----- INFORMATION PROVIDED -----

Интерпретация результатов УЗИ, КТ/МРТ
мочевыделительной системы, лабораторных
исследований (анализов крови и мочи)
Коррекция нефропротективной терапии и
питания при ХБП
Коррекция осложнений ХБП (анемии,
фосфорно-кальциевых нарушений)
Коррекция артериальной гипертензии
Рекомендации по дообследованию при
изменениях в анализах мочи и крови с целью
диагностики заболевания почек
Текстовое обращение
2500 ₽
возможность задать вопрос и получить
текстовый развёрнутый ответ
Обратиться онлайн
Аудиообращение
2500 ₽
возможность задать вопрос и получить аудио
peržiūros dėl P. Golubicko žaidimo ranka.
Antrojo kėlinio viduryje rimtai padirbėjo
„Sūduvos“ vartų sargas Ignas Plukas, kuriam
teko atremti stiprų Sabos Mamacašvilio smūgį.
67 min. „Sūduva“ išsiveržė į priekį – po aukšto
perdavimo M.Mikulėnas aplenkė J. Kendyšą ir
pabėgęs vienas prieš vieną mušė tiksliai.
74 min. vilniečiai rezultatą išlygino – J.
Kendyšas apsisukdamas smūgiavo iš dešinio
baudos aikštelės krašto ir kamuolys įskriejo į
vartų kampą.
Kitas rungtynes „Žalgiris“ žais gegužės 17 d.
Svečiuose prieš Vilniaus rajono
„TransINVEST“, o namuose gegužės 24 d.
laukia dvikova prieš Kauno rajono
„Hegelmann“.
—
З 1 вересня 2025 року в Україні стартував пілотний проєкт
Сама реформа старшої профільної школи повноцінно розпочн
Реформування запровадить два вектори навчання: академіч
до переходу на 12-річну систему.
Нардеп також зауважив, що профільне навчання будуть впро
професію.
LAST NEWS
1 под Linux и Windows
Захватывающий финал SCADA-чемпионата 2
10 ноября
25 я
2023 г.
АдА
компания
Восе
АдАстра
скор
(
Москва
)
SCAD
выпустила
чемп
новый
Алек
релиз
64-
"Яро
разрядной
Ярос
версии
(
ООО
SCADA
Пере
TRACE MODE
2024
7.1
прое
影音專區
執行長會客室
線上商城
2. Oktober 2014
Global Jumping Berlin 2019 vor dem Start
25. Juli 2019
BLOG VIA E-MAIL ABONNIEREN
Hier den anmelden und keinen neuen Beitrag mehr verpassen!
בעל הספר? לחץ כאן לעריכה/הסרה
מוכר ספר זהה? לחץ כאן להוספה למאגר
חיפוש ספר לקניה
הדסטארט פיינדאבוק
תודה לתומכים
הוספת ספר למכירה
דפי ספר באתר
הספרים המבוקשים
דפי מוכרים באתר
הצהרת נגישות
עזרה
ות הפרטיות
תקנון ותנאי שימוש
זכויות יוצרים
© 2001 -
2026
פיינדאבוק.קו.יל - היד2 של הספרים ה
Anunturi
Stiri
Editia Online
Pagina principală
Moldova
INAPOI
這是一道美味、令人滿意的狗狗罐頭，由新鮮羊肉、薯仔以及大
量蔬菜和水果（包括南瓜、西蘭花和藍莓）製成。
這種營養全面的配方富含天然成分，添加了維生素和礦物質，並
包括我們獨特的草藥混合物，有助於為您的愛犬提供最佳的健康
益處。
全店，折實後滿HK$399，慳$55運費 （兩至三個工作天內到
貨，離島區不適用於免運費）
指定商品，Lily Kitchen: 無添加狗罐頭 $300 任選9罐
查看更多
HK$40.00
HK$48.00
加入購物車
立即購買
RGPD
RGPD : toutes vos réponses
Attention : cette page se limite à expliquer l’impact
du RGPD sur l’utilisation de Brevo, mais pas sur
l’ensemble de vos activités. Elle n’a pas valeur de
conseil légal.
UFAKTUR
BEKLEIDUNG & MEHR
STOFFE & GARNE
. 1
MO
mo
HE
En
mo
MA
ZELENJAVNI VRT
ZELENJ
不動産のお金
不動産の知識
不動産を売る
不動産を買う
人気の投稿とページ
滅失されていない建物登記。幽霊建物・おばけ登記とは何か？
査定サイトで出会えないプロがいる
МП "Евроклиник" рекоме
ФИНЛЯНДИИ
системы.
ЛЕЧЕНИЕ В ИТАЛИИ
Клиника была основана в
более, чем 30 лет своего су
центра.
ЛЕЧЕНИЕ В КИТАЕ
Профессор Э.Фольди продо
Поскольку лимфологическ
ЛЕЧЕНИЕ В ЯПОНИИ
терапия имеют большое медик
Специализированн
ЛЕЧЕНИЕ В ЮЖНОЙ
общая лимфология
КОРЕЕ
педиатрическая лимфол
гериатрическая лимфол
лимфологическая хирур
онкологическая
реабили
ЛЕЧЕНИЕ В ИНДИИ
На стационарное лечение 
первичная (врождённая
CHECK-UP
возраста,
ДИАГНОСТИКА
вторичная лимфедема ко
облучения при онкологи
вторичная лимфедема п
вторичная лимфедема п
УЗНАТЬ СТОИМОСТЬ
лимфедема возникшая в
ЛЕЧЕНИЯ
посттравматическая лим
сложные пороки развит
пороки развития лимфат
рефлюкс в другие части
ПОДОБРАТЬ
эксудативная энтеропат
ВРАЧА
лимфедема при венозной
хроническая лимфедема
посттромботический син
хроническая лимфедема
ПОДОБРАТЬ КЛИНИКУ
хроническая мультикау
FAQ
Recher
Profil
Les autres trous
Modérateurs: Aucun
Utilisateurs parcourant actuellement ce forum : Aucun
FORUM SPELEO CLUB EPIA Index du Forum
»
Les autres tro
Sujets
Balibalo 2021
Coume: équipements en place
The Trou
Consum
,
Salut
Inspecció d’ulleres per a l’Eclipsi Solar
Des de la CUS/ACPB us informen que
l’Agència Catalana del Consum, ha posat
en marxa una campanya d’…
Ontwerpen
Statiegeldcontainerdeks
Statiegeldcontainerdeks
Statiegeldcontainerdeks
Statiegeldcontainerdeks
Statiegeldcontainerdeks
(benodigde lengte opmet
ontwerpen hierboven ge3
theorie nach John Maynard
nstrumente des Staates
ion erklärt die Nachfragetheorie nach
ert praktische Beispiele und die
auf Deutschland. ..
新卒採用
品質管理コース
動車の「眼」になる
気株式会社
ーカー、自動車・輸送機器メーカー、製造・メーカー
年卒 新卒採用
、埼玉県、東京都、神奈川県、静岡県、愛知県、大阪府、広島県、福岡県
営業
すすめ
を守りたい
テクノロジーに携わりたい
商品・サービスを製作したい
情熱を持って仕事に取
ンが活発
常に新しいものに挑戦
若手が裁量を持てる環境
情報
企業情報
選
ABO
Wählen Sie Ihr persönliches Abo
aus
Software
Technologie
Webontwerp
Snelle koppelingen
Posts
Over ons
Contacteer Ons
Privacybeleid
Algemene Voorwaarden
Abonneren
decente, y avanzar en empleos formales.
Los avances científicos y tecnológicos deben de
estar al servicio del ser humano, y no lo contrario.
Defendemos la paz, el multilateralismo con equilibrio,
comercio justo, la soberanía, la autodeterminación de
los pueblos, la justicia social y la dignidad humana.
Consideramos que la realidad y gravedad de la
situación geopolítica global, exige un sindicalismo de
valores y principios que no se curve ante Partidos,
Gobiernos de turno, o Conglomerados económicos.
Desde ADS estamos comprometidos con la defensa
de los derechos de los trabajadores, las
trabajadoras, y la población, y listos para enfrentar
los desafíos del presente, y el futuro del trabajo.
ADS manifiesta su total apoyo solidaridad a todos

-----

**DIRECTIONS**
Every line above in which the word "rajono" occurs needs to be copied.

**RESULT OF THE TASK**
Svečiuose prieš Vilniaus rajono
laukia dvikova prieš Kauno rajono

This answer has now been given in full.